A contre-courant
Vies électriques, par Dalibor Frioux,
Grasset, 384 p., 23 euros.
●●●○○ Après le pétrole, l’électricité. Dalibor Frioux s’est fait connaître avec « Brut » (Seuil, 2011), roman d’anticipation sur une plateforme pétrolière en Norvège. Il s’intéresse cette fois à deux pionniers des électrodes, deux explorateurs méconnus mais bien réels du cerveau humain : Hans Berger, neurologue allemand à l’origine de l’électroencéphalogramme au début du xxe siècle, et Zenon Drohocki, juif polonais qui réussit à poursuivre ses expériences sur les électrochocs dans l’hôpital d’Auschwitz-Monowitz. Récit branché sur courant alternatif, « Vies électriques » oscille entre ces deux destins contraires. D’un côté, l’enfance choyée de Hans dans une famille prospère et sa progressive adhésion au nazisme ; de l’autre, l’effroyable quotidien de Zenon dans le camp de concentration.
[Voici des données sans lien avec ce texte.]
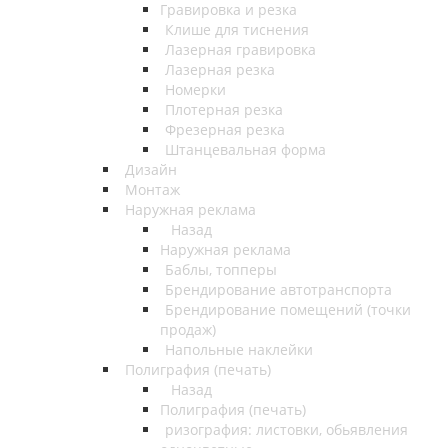
Гравировка и резка
Клише для тиснения
Лазерная гравировка
Лазерная резка
Номерки
Плотерная резка
Фрезерная резка
Штанцевальная форма
Дизайн
Монтаж
Наружная реклама
Назад
Наружная реклама
Баблы, топперы
Брендирование автотранспорта
Брендирование помещений (точки
продаж)
Напольные наклейки
Полиграфия (печать)
Назад
Полиграфия (печать)
ризография: листовки, обьявления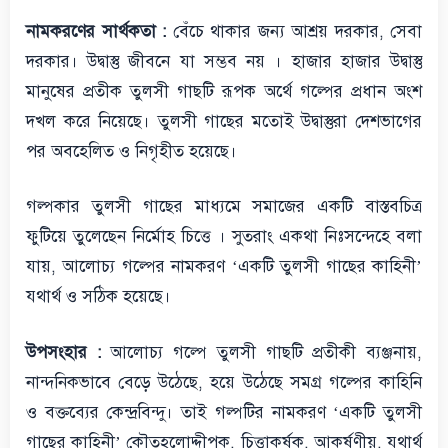
নামকরণের সার্থকতা :
বেঁচে থাকার জন্য আশ্রয় দরকার, সেবা
দরকার। উদ্বাস্তু জীবনে যা সম্ভব নয় । হাজার হাজার উদ্বাস্তু
মানুষের প্রতীক তুলসী গাছটি রূপক অর্থে গল্পের প্রধান অংশ
দখল করে নিয়েছে। তুলসী গাছের মতোই উদ্বাস্তুরা দেশভাগের
পর অবহেলিত ও নিগৃহীত হয়েছে।
গল্পকার তুলসী গাছের মাধ্যমে সমাজের একটি বাস্তবচিত্র
ফুটিয়ে তুলেছেন নির্মোহ চিত্তে । সুতরাং একথা নিঃসন্দেহে বলা
যায়, আলোচ্য গল্পের নামকরণ ‘একটি তুলসী গাছের কাহিনী’
যথার্থ ও সঠিক হয়েছে।
উপসংহার :
আলোচ্য গল্পে তুলসী গাছটি প্রতীকী ব্যঞ্জনায়,
নান্দনিকভাবে বেড়ে উঠেছে, হয়ে উঠেছে সমগ্র গল্পের কাহিনি
ও বক্তব্যের কেন্দ্রবিন্দু। তাই গল্পটির নামকরণ ‘একটি তুলসী
গাছের কাহিনী’ কৌতূহলোদ্দীপক, চিত্তাকর্ষক, আকর্ষণীয়, যথার্থ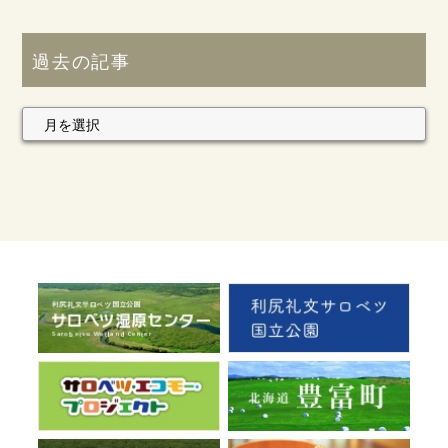
過去の記事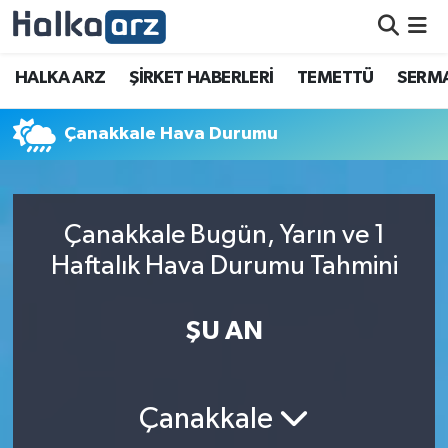
HALKA ARZ
HALKA ARZ
ŞİRKET HABERLERİ
TEMETTÜ
SERMA
SERMAYE ARTIRIMI
Çanakkale Hava Durumu
ŞİRKET HABERLERİ
TEMETTÜ
Çanakkale Bugün, Yarın ve 1
Haftalık Hava Durumu Tahmini
İletişim
ŞU AN
Çanakkale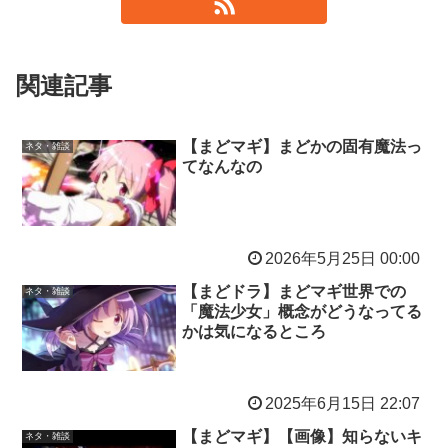
関連記事
【まどマギ】まどかの固有魔法っ
ネタ・雑談
てなんなの
2026年5月25日 00:00
【まどドラ】まどマギ世界での
ネタ・雑談
「魔法少女」概念がどうなってる
かは気になるところ
2025年6月15日 22:07
【まどマギ】【画像】知らないキ
ネタ・雑談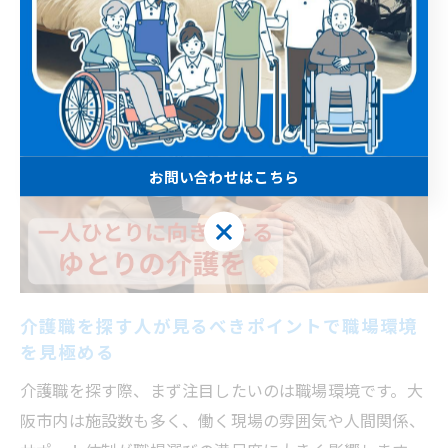
お問い合わせはこちら
お問い合わせはこちら
介護職を探す人が見るべきポイントで職場環境
を見極める
介護職を探す際、まず注目したいのは職場環境です。大
阪市内は施設数も多く、働く現場の雰囲気や人間関係、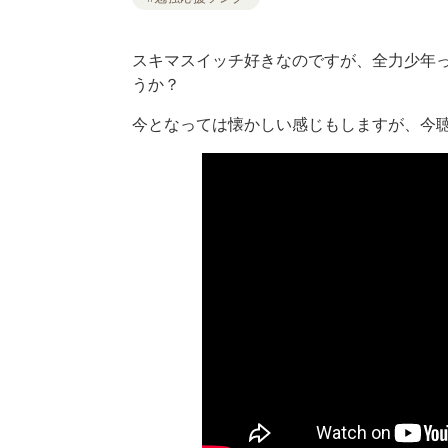
スキマスイッチ好きなのですが、全力少年
うか？
今となっては懐かしい感じもしますが、今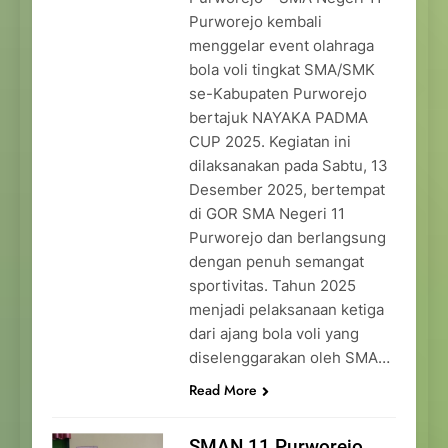
Purworejo kembali
menggelar event olahraga
bola voli tingkat SMA/SMK
se-Kabupaten Purworejo
bertajuk NAYAKA PADMA
CUP 2025. Kegiatan ini
dilaksanakan pada Sabtu, 13
Desember 2025, bertempat
di GOR SMA Negeri 11
Purworejo dan berlangsung
dengan penuh semangat
sportivitas. Tahun 2025
menjadi pelaksanaan ketiga
dari ajang bola voli yang
diselenggarakan oleh SMA…
Read More
SMAN 11 Purworejo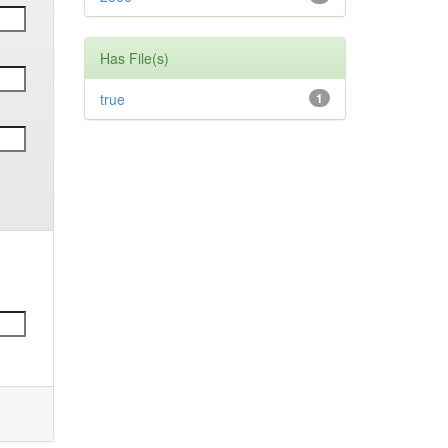
Has File(s)
true
1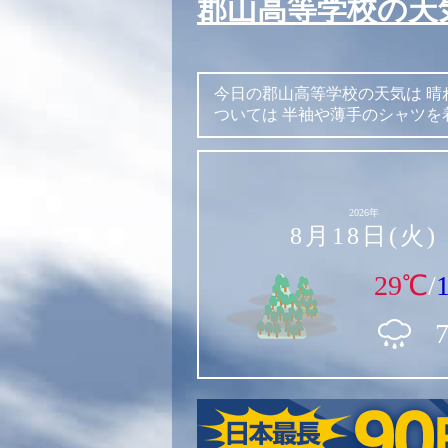
郡山高等学校の天
今日の郡山高等学校の天気は
晴
ついては
半袖や薄手のシャツを
2026年
8月18日(火)
29℃
/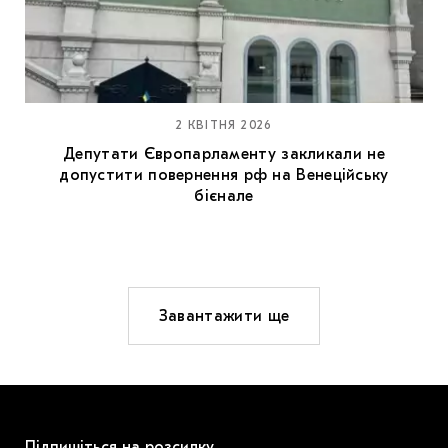
2 КВІТНЯ 2026
Депутати Європарламенту закликали не
допустити повернення рф на Венеційську
бієнале
Завантажити ще
Підпишіться на розсилку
C’est d’ailleurs l’aspect le plus saisissant du livre, la façon dont ce brillant chercheur arrêté par la Gestapo en 1943 a négocié sa survie grâce à ses tests sur des cobayes pas toujours volontaires. Son boîtier bricolé devient un talisman. Les SS s’attroupent pour assister à ses démonstrations et se repaître des convulsions des détenues aux corps arqués comme sous l’effet de la jouissance. En regard, les pages sur Berger, lestées des lettres à sa soeur disparue, paraissent plus plates. Peut-être est-ce là la triste banalité du mal. Aussi opposées soient-elles, les trajectoires des deux hommes se rejoignent dans l’alliance faustienne entre la science et la guerre, le progrès et la destruction. Loin des Lumières.